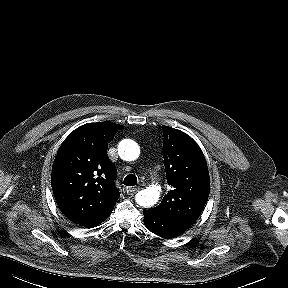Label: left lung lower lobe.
<instances>
[{"label":"left lung lower lobe","mask_w":288,"mask_h":288,"mask_svg":"<svg viewBox=\"0 0 288 288\" xmlns=\"http://www.w3.org/2000/svg\"><path fill=\"white\" fill-rule=\"evenodd\" d=\"M144 224L146 228L152 233L170 239L183 234L187 229L180 227L170 221H167L160 216L156 215L151 209L143 210Z\"/></svg>","instance_id":"1"}]
</instances>
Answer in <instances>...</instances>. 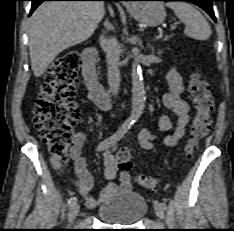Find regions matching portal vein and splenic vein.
Segmentation results:
<instances>
[{"instance_id":"18ae733b","label":"portal vein and splenic vein","mask_w":234,"mask_h":231,"mask_svg":"<svg viewBox=\"0 0 234 231\" xmlns=\"http://www.w3.org/2000/svg\"><path fill=\"white\" fill-rule=\"evenodd\" d=\"M176 29V26L175 25H172L171 26V30H175ZM159 38V37H158Z\"/></svg>"}]
</instances>
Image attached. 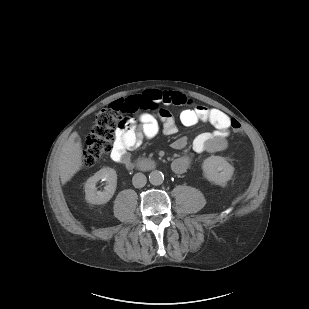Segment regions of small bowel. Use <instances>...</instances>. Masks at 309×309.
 Instances as JSON below:
<instances>
[{
	"label": "small bowel",
	"mask_w": 309,
	"mask_h": 309,
	"mask_svg": "<svg viewBox=\"0 0 309 309\" xmlns=\"http://www.w3.org/2000/svg\"><path fill=\"white\" fill-rule=\"evenodd\" d=\"M130 109L132 112L144 110L140 114L138 123H131L116 132L111 151V159L130 167L132 164L130 151L139 148L145 140L154 138L162 130L168 135L178 131L177 124L169 111L160 107L163 105H187V98L172 91L147 90L141 94L131 96ZM180 121L184 126L192 127L199 121L210 123L214 130L203 132L192 142V149L196 154L223 151L227 147V137L230 134L232 120L222 111L207 108L203 105H193L180 113ZM187 145L186 137H179L173 142L175 149L181 150ZM192 163V156L184 155L177 158L172 165L175 174L184 173Z\"/></svg>",
	"instance_id": "1"
}]
</instances>
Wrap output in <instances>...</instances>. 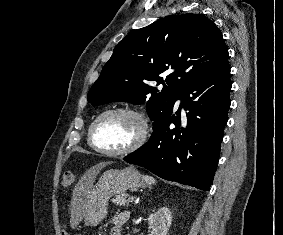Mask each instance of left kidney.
Listing matches in <instances>:
<instances>
[{"instance_id": "left-kidney-1", "label": "left kidney", "mask_w": 283, "mask_h": 235, "mask_svg": "<svg viewBox=\"0 0 283 235\" xmlns=\"http://www.w3.org/2000/svg\"><path fill=\"white\" fill-rule=\"evenodd\" d=\"M172 222V213L167 207H161L149 215L148 223L152 229L149 235H167Z\"/></svg>"}]
</instances>
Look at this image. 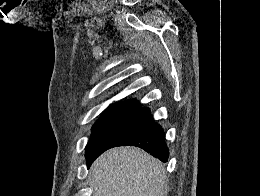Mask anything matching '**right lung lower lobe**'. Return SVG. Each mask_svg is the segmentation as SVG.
Returning <instances> with one entry per match:
<instances>
[{"mask_svg": "<svg viewBox=\"0 0 260 196\" xmlns=\"http://www.w3.org/2000/svg\"><path fill=\"white\" fill-rule=\"evenodd\" d=\"M116 146L140 147L162 162H167L169 157L168 148L164 139V131L162 127L155 122L132 134ZM104 151L105 150H86L88 167Z\"/></svg>", "mask_w": 260, "mask_h": 196, "instance_id": "obj_1", "label": "right lung lower lobe"}]
</instances>
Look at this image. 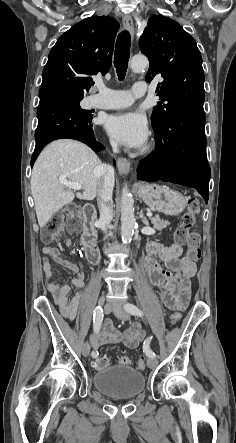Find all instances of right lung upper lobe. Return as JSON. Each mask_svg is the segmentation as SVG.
<instances>
[{"instance_id":"obj_1","label":"right lung upper lobe","mask_w":236,"mask_h":443,"mask_svg":"<svg viewBox=\"0 0 236 443\" xmlns=\"http://www.w3.org/2000/svg\"><path fill=\"white\" fill-rule=\"evenodd\" d=\"M119 23L110 16H94L75 24L51 49L43 69L39 96H83L92 75H105L112 64Z\"/></svg>"}]
</instances>
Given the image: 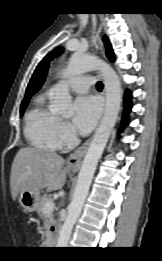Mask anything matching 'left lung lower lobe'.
I'll return each instance as SVG.
<instances>
[{"mask_svg": "<svg viewBox=\"0 0 162 261\" xmlns=\"http://www.w3.org/2000/svg\"><path fill=\"white\" fill-rule=\"evenodd\" d=\"M131 110V94L130 92L125 93V109L123 114V120H122V128L127 124L128 122V113Z\"/></svg>", "mask_w": 162, "mask_h": 261, "instance_id": "1", "label": "left lung lower lobe"}]
</instances>
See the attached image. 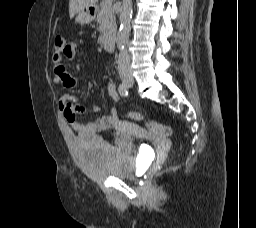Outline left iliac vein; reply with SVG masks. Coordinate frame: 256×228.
Returning <instances> with one entry per match:
<instances>
[{"label":"left iliac vein","instance_id":"4c4485c4","mask_svg":"<svg viewBox=\"0 0 256 228\" xmlns=\"http://www.w3.org/2000/svg\"><path fill=\"white\" fill-rule=\"evenodd\" d=\"M132 83H133V82H131V83L129 84V86H131V85H132Z\"/></svg>","mask_w":256,"mask_h":228}]
</instances>
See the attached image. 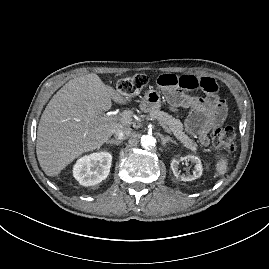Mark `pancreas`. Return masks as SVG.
<instances>
[{
	"label": "pancreas",
	"mask_w": 269,
	"mask_h": 269,
	"mask_svg": "<svg viewBox=\"0 0 269 269\" xmlns=\"http://www.w3.org/2000/svg\"><path fill=\"white\" fill-rule=\"evenodd\" d=\"M150 117L159 121L160 124H163L166 127L167 132L172 133L184 147L194 152L197 150V144L185 134L183 131V124L179 119H175L171 115L160 110L152 111Z\"/></svg>",
	"instance_id": "1"
}]
</instances>
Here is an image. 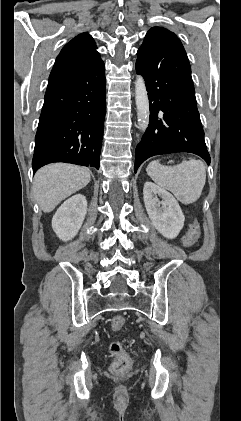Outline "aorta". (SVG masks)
<instances>
[{
	"label": "aorta",
	"mask_w": 241,
	"mask_h": 421,
	"mask_svg": "<svg viewBox=\"0 0 241 421\" xmlns=\"http://www.w3.org/2000/svg\"><path fill=\"white\" fill-rule=\"evenodd\" d=\"M135 102L138 119V128L145 132L149 124V100L144 78L141 75L135 81Z\"/></svg>",
	"instance_id": "1"
}]
</instances>
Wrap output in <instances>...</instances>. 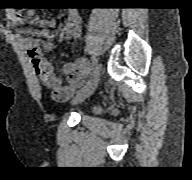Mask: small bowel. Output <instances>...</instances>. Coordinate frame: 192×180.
<instances>
[{
	"label": "small bowel",
	"instance_id": "c3829d8e",
	"mask_svg": "<svg viewBox=\"0 0 192 180\" xmlns=\"http://www.w3.org/2000/svg\"><path fill=\"white\" fill-rule=\"evenodd\" d=\"M33 10H18L13 14L12 23L21 25L25 17H33ZM54 19L47 22H37L38 27L27 31L23 45L28 52L33 69L43 85L51 91L57 101L68 100L75 91L83 85L89 71V63L85 58L63 64V72L67 76L63 83L54 73L52 64L44 57L42 50L51 51L54 48L50 27L54 26ZM82 33V17L77 10H70L61 35L68 39H77Z\"/></svg>",
	"mask_w": 192,
	"mask_h": 180
}]
</instances>
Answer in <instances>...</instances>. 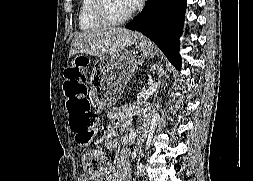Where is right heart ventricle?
Instances as JSON below:
<instances>
[{"label":"right heart ventricle","instance_id":"right-heart-ventricle-1","mask_svg":"<svg viewBox=\"0 0 253 181\" xmlns=\"http://www.w3.org/2000/svg\"><path fill=\"white\" fill-rule=\"evenodd\" d=\"M95 0H81L78 15L79 29L84 32L94 31L105 26L94 14Z\"/></svg>","mask_w":253,"mask_h":181}]
</instances>
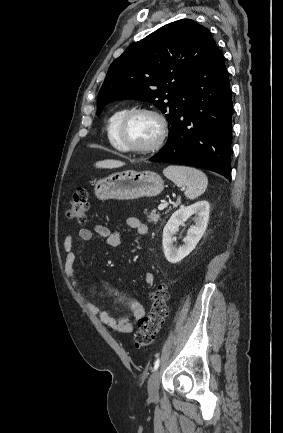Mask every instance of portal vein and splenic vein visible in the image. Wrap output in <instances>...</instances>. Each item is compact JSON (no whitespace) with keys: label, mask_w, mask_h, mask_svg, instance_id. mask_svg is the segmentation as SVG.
I'll return each instance as SVG.
<instances>
[{"label":"portal vein and splenic vein","mask_w":283,"mask_h":433,"mask_svg":"<svg viewBox=\"0 0 283 433\" xmlns=\"http://www.w3.org/2000/svg\"><path fill=\"white\" fill-rule=\"evenodd\" d=\"M165 206H167V204H159L158 208H159V210H163V208H165Z\"/></svg>","instance_id":"obj_1"}]
</instances>
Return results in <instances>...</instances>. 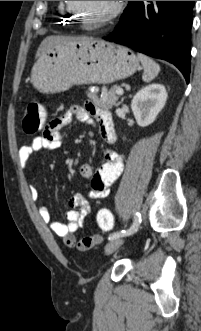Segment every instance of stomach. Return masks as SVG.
Returning a JSON list of instances; mask_svg holds the SVG:
<instances>
[{"mask_svg":"<svg viewBox=\"0 0 201 331\" xmlns=\"http://www.w3.org/2000/svg\"><path fill=\"white\" fill-rule=\"evenodd\" d=\"M139 68L127 47L86 38L59 43L45 51L32 68V83L42 93L63 92L78 84H110Z\"/></svg>","mask_w":201,"mask_h":331,"instance_id":"obj_1","label":"stomach"}]
</instances>
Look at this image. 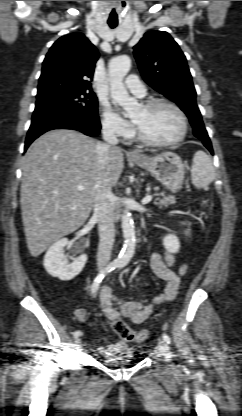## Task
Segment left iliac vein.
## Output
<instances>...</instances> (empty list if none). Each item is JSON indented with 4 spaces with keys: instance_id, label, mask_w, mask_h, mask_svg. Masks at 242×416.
---------------
§ **REQUIRED WORK**: Set down, word for word, only the lines running from the line with "Segment left iliac vein." to the last line of the listing above. Both of those lines belong in your answer.

§ **YOUR RESPONSE**:
Segment left iliac vein.
## Output
<instances>...</instances> (empty list if none). Each item is JSON indented with 4 spaces with keys: instance_id, label, mask_w, mask_h, mask_svg. Masks at 242×416.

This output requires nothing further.